• _INPUT_
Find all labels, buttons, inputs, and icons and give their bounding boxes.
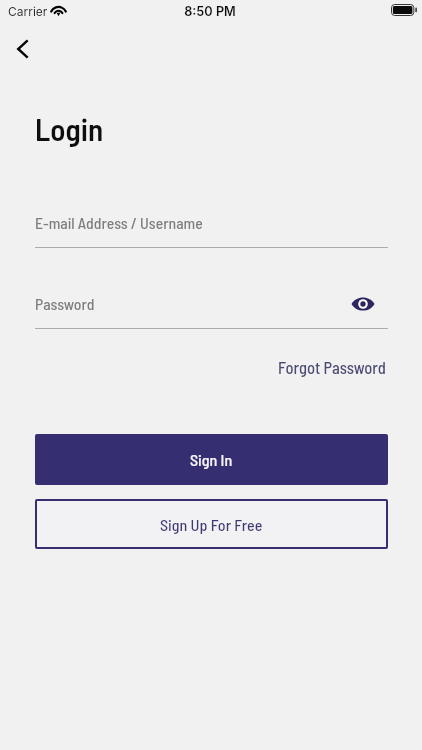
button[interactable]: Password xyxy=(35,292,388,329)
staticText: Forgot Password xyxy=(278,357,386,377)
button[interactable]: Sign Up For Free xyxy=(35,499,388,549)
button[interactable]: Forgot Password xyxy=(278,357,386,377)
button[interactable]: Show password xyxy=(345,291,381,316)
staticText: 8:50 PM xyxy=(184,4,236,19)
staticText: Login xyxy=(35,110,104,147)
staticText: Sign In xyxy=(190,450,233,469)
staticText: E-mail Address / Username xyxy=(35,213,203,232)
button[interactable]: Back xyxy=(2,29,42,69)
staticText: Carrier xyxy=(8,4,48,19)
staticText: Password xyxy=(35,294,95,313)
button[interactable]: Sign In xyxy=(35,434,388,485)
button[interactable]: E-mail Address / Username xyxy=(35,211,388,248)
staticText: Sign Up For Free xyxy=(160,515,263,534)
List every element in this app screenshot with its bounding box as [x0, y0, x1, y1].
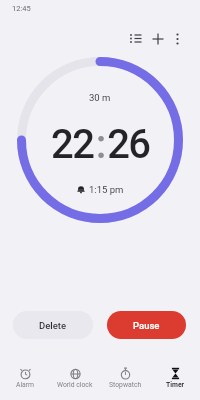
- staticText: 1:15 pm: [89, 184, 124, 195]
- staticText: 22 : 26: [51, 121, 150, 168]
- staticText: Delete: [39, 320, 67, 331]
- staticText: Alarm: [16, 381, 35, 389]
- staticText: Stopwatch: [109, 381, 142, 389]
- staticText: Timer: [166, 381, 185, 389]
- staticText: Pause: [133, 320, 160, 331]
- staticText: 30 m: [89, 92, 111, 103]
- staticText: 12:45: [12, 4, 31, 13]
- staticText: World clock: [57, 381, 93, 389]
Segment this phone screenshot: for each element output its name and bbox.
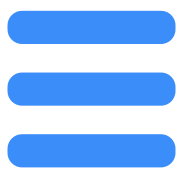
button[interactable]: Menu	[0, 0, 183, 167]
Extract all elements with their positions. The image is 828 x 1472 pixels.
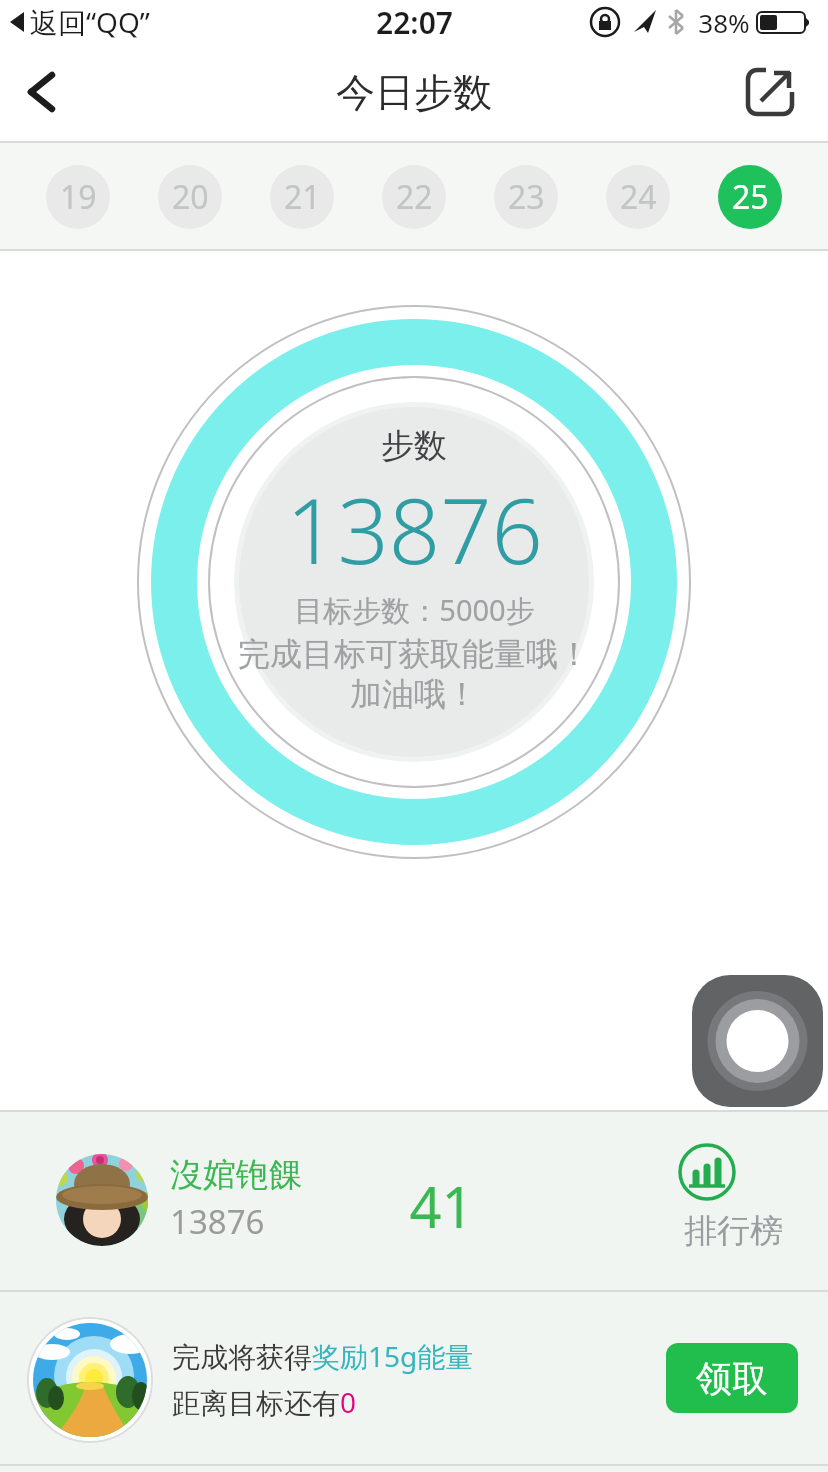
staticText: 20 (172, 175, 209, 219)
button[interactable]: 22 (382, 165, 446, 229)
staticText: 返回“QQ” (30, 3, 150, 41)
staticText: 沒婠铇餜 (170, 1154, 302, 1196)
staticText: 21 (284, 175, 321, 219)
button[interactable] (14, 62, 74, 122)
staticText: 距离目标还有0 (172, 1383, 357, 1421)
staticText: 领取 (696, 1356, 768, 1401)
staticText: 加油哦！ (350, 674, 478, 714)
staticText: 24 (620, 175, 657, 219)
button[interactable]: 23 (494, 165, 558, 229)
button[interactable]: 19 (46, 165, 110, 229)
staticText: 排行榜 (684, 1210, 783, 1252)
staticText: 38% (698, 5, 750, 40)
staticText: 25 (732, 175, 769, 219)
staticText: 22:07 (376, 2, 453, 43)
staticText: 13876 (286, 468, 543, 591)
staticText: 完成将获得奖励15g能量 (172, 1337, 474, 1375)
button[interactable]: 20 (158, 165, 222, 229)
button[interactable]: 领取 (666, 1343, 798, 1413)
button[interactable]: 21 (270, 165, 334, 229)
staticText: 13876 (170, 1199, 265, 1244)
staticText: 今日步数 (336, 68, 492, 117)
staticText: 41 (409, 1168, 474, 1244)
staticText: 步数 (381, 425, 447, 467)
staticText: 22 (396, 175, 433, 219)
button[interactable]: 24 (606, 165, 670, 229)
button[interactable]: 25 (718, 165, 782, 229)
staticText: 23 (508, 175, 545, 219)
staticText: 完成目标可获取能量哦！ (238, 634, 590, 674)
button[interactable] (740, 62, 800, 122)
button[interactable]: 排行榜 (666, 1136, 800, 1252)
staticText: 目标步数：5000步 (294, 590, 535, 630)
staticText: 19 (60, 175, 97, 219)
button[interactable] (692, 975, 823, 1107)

--

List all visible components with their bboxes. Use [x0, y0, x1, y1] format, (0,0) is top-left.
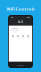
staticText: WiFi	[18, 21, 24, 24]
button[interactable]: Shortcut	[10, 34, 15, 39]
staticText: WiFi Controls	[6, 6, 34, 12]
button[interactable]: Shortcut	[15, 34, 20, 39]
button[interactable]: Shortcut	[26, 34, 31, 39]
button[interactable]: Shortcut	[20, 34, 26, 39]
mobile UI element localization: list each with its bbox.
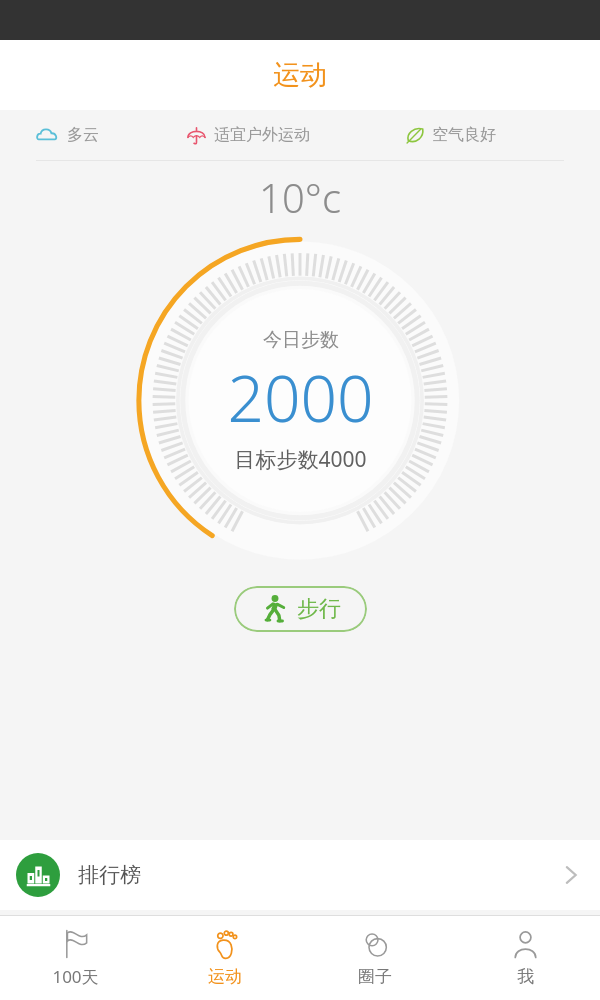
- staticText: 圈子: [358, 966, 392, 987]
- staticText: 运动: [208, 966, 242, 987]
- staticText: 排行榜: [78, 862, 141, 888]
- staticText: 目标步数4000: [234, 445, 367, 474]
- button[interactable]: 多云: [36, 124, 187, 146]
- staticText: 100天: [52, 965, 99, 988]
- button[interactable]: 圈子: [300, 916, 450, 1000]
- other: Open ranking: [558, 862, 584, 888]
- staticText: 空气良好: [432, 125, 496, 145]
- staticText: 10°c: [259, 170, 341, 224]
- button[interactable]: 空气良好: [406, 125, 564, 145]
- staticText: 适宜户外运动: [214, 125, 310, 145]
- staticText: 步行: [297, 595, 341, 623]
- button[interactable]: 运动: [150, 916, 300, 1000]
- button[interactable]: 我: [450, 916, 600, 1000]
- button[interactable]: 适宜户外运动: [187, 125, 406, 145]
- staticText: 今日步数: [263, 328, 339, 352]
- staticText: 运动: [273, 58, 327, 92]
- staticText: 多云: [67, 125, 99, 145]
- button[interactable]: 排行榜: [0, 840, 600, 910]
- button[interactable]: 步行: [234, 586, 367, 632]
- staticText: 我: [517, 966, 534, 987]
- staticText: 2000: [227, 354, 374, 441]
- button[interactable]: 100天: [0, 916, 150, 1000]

• _WORK TO COMPLETE_
Your answer should be one number: how many lines above include the word "Username".

• _FINAL ANSWER_
2